Joan Laporta’s personal integrity has also been brought into question when it was discovered that Alejandro Echevarría, Laporta’s brother-in-law and FC Barcelona director, had in fact been a member of the Fundación Nacional Francisco Franco (FNFF), an organisation set up to honour the memory of Spanish dictator Francisco Franco. Laporta had earlier stated for the record that Echevarría ‘is not, never has been and never will be a member of that foundation’. The club president is also reported to have said that ‘Echevarría can't possibly be a Francoist because he was only ten when Franco died’.
Just as embarrassing as the revelation itself, so was the back-peddling apology and subsequent acceptance of Echevarría’s resignation because it was, he told Catalan TV station TV3, ‘in the best interests of the club’. Not quite of Watergate proportions, but still worthy of the question being asked: what did the president know and when did he know it?
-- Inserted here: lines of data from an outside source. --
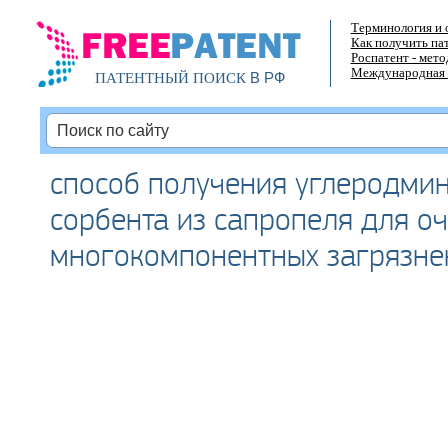
Терминология и 
Как получить па
Роспатент - мет
Международная 
В РФ
ПАТЕНТНЫЙ ПОИСК
способ получения углеродми
сорбента из сапропеля для оч
многокомпонентных загрязне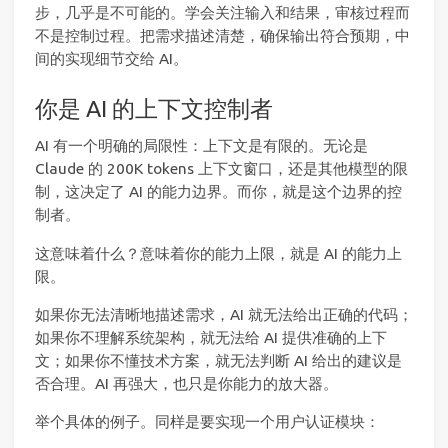
步，几乎是不可能的。学会关注输入和结果，审核过程而
不是控制过程。把需求描述清楚，确保输出符合预期，中
间的实现细节交给 AI。
你是 AI 的上下文控制者
AI 有一个明确的局限性：上下文是有限的。无论是
Claude 的 200K tokens 上下文窗口，还是其他模型的限
制，这决定了 AI 的能力边界。而你，就是这个边界的控
制者。
这意味着什么？意味着你的能力上限，就是 AI 的能力上
限。
如果你无法清晰地描述需求，AI 就无法给出正确的代码；
如果你不理解系统架构，就无法给 AI 提供准确的上下
文；如果你不懂技术方案，就无法判断 AI 给出的建议是
否合理。AI 再强大，也只是你能力的放大器。
举个具体的例子。同样是要实现一个用户认证模块：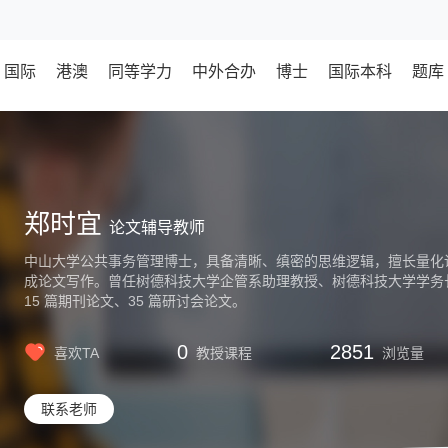
国际
港澳
同等学力
中外合办
博士
国际本科
题库
郑时宜
论文辅导教师
中山大学公共事务管理博士，具备清晰、缜密的思维逻辑，擅长量化
成论文写作。曾任树德科技大学企管系助理教授、树德科技大学学务
15 篇期刊论文、35 篇研讨会论文。
0
2851
喜欢TA
教授课程
浏览量
联系老师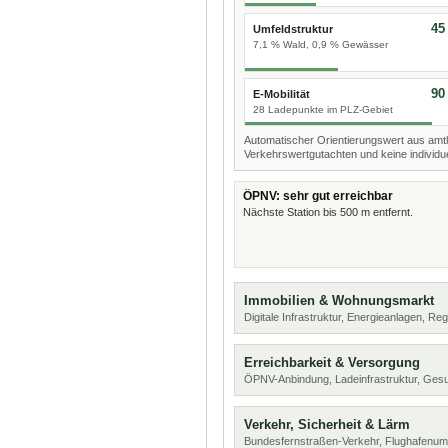
45
Umfeldstruktur
7,1 % Wald, 0,9 % Gewässer
90
E-Mobilität
28 Ladepunkte im PLZ-Gebiet
Automatischer Orientierungswert aus amtl
Verkehrswertgutachten und keine individue
ÖPNV: sehr gut erreichbar
Nächste Station bis 500 m entfernt.
Immobilien & Wohnungsmarkt
Digitale Infrastruktur, Energieanlagen, Reg
Erreichbarkeit & Versorgung
ÖPNV-Anbindung, Ladeinfrastruktur, Ges
Verkehr, Sicherheit & Lärm
Bundesfernstraßen-Verkehr, Flughafenum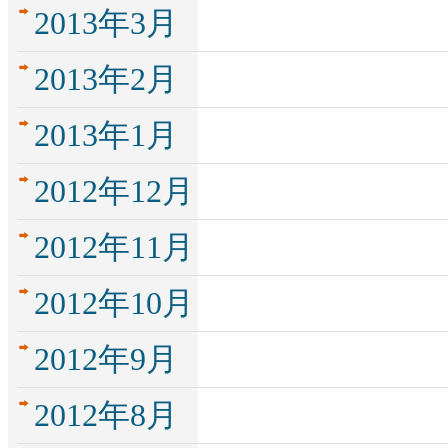
2013年3月
2013年2月
2013年1月
2012年12月
2012年11月
2012年10月
2012年9月
2012年8月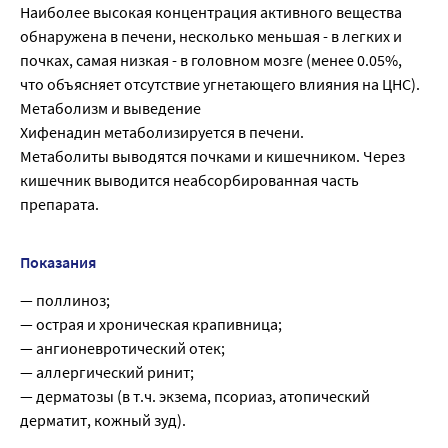
Наиболее высокая концентрация активного вещества
обнаружена в печени, несколько меньшая - в легких и
почках, самая низкая - в головном мозге (менее 0.05%,
что объясняет отсутствие угнетающего влияния на ЦНС).
Метаболизм и выведение
Хифенадин метаболизируется в печени.
Метаболиты выводятся почками и кишечником. Через
кишечник выводится неабсорбированная часть
препарата.
Показания
— поллиноз;
— острая и хроническая крапивница;
— ангионевротический отек;
— аллергический ринит;
— дерматозы (в т.ч. экзема, псориаз, атопический
дерматит, кожный зуд).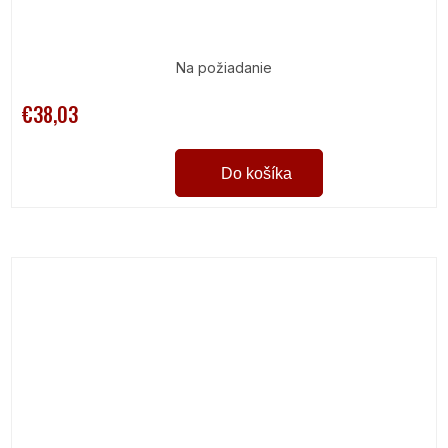
Na požiadanie
€38,03
Do košíka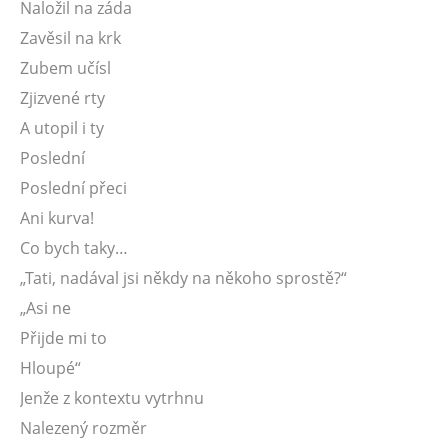
Naložil na záda
Zavěsil na krk
Zubem učísl
Zjizvené rty
A utopil i ty
Poslední
Poslední přeci
Ani kurva!
Co bych taky…
„Tati, nadával jsi někdy na někoho sprostě?“
„Asi ne
Přijde mi to
Hloupé“
Jenže z kontextu vytrhnu
Nalezený rozměr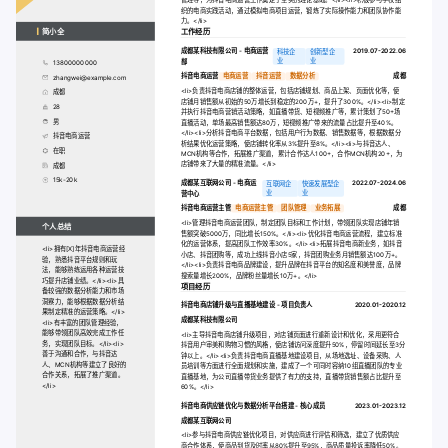
管理等，为抖音电商运营工作奠定了坚实的理论基础。</li><li>积极参与学校组
织的电商实践活动，通过模拟电商项目运营，锻炼了实际操作能力和团队协作能
力。</li>
简小全
工作经历
成都某科技有限公司 - 电商运营
2019.07-2022.06
科技企
创新型企
业
业
部
13800000000
抖音电商运营
电商运营
抖音运营
数据分析
成都
zhangwei@example.com
<li>负责抖音电商店铺的整体运营，包括店铺规划、商品上架、页面优化等，使
成都
店铺月销售额从初始的50万增长到稳定的200万+，提升了300%。</li><li>制定
28
并执行抖音电商营销活动策略，如直播带货、短视频推广等，累计策划了50+场
男
直播活动，单场最高销售额达80万，短视频推广带来的流量占比提升至40%。
</li><li>分析抖音电商平台数据，包括用户行为数据、销售数据等，根据数据分
抖音电商运营
析结果优化运营策略，使店铺转化率从3%提升至8%。</li><li>与抖音达人、
在职
MCN机构等合作，拓展推广渠道，累计合作达人100+，合作MCN机构20+，为
店铺带来了大量的精准流量。</li>
成都
15k-20k
成都某互联网公司 - 电商运
2022.07-2024.06
互联网企
快速发展型企
业
业
营中心
抖音电商运营主管
电商运营主管
团队管理
业务拓展
成都
<li>管理抖音电商运营团队，制定团队目标和工作计划，带领团队实现店铺年销
个人总结
售额突破5000万，同比增长150%。</li><li>优化抖音电商运营流程，建立标准
化的运营体系，提高团队工作效率30%。</li><li>拓展抖音电商新业务，如抖音
<li>拥有[X]年抖音电商运营经
小店、抖音团购等，成功上线抖音小店5家，抖音团购业务月销售额达100万+。
验，熟悉抖音平台规则和玩
</li><li>负责抖音电商品牌建设，提升品牌在抖音平台的知名度和美誉度，品牌
法，能够熟练运用各种运营技
搜索量增长200%，品牌粉丝量增长10万+。</li>
巧提升店铺业绩。</li><li>具
项目经历
备较强的数据分析能力和市场
洞察力，能够根据数据分析结
抖音电商店铺升级与直播基地建设 - 项目负责人
2020.01-2020.12
果制定精准的运营策略。</li>
成都某科技有限公司
<li>有丰富的团队管理经验，
能够带领团队高效完成工作任
<li>主导抖音电商店铺升级项目，对店铺页面进行重新设计和优化，采用更符合
务，实现团队目标。</li><li>
抖音用户审美和购物习惯的风格，使店铺访问深度提升50%，停留时间延长至3分
善于沟通和合作，与抖音达
钟以上。</li><li>负责抖音电商直播基地建设项目，从场地选址、设备采购、人
人、MCN机构等建立了良好的
员培训等方面进行全面规划和实施，建成了一个可同时容纳10组直播团队的专业
合作关系，拓展了推广渠道。
直播基地，为公司直播带货业务提供了有力的支持，直播带货销售额占比提升至
</li>
60%。</li>
抖音电商供应链优化与数据分析平台搭建 - 核心成员
2023.01-2023.12
成都某互联网公司
<li>参与抖音电商供应链优化项目，对供应商进行评估和筛选，建立了优质供应
商合作体系，使商品到货及时率从80%提升至95%，商品质量投诉率降低50%。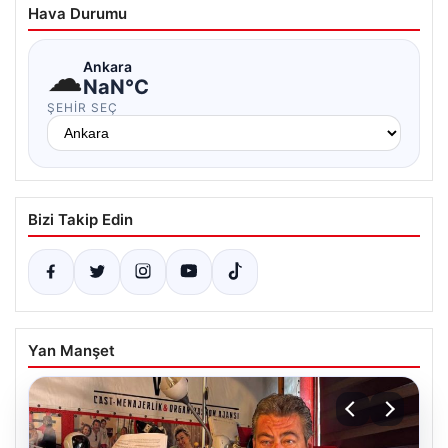
Hava Durumu
☁
Ankara
NaN°C
ŞEHIR SEÇ
Bizi Takip Edin
Yan Manşet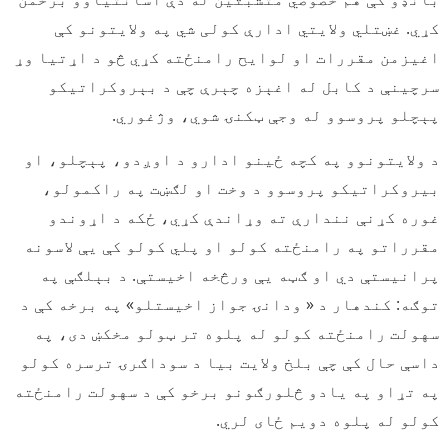
کړي. غښتلي ولایتي ادارې کولی شي په ولایتونو کې
اغیزمن مقررات او لوایح رامنځته کړي څو د اړتیا وړ
سرچینې د کابل له اغېزه چېرې چې د بېروکراتیکو
پېچلو پروسوو له وجې ټکنۍ شوي، وژغوري.
د ولایتونوو په کچه ځینو ادارو د اوږدو، پېچلو، او
بیروکراتیکو پروسوو د وخت او لګښت په راکمولو،
غوره کړنې نندارې ته وړاندې کړي، ځکه د اړوندو
مقرراتو په رامنځته کولو او پلي کولو کې یې لاسونه
پرانیستې دي او ګټه یې ورڅخه اخیستې. د بېلګې په
توګه: کندهار د « ودانۍ جواز اخیستلو» په برخه کې د
سهولت رامنځته کولو له پلوه تر ټولو مخکښ دی، په
داسې حال کې چې بلخ ولایت بیا د سوداګرۍ ترسره کولو
په تړاو په یادو څلورګونو برخو کې د سهولت رامنځته
کولو له پلوه دویم ځای لري.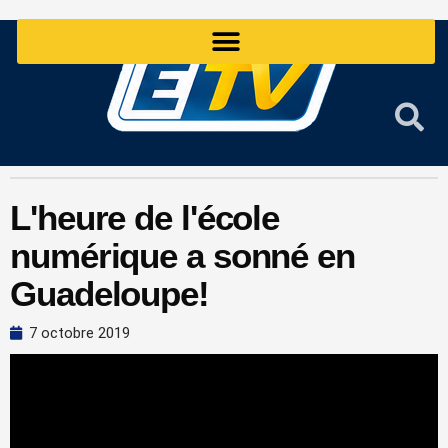
Aller
au
contenu
L'heure de l'école
numérique a sonné en
Guadeloupe!
7 octobre 2019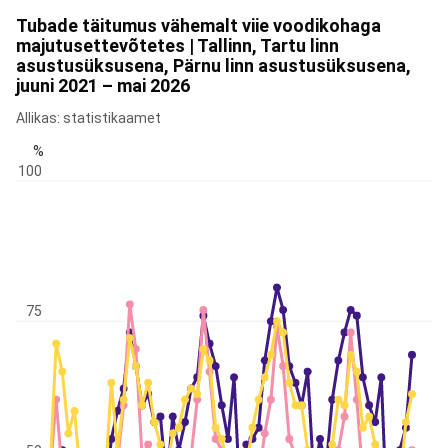
Tubade täitumus vähemalt viie voodikohaga
majutusettevõtetes | Tallinn, Tartu linn
asustusüksusena, Pärnu linn asustusüksusena,
juuni 2021 – mai 2026
Allikas: statistikaamet
%
100
75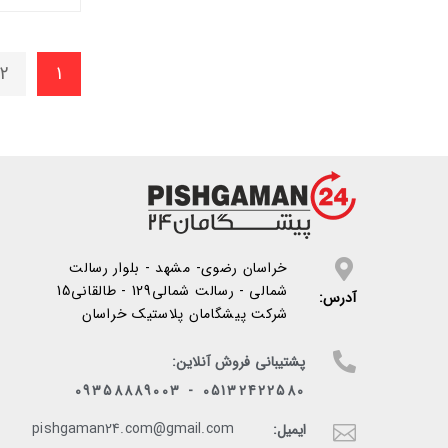
2
1
خراسان رضوی- مشهد - بلوار رسالت
شمالی - رسالت شمالی129 - طالقانی15
آدرس:
شرکت پیشگامان پلاستیک خراسان
پشتیبانی فروش آنلاین:
05132422580 - 09358889003
pishgaman24.com@gmail.com
ایمیل:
Suspicions remain over whether Laporta knew all along but wanted to hide the association between the FNFF and what can be described in certain quarters as an antidote to Spanish state influence.
And if all that wasn’t enough, it’s worth noting what a mess the club has made of enabling Argentine wonderkid Lionel Messi to play in the national league; the disgraceful treatment handed out to another Argentine and Barça crowd favourite Javier Saviola; the upset caused with Barcelona’s other major football club, RCD Espanyol, over the Saviola affair; the on-off €20m or so shirt sponsorship deal with the Chinese government and Beijing 2008 Olympic Games organisers; and the decision by the Audiència Provincial de Barcelona forcing Laporta to provide access to the due diligence report put together by Deloitte Touche, to two of its members (Robert Blanch del Toro and Francesc Gordo Guarinos), who had been prevented from exercising their membership rights in seeking a review of the document produced by the auditors.
We keep being told that FC Barcelona is ‘
mes qué un club’. With its politically involved and self-styled
Catalanista, perhaps Laporta has listened to his own hype and believes that it is in fact he who is more than the club.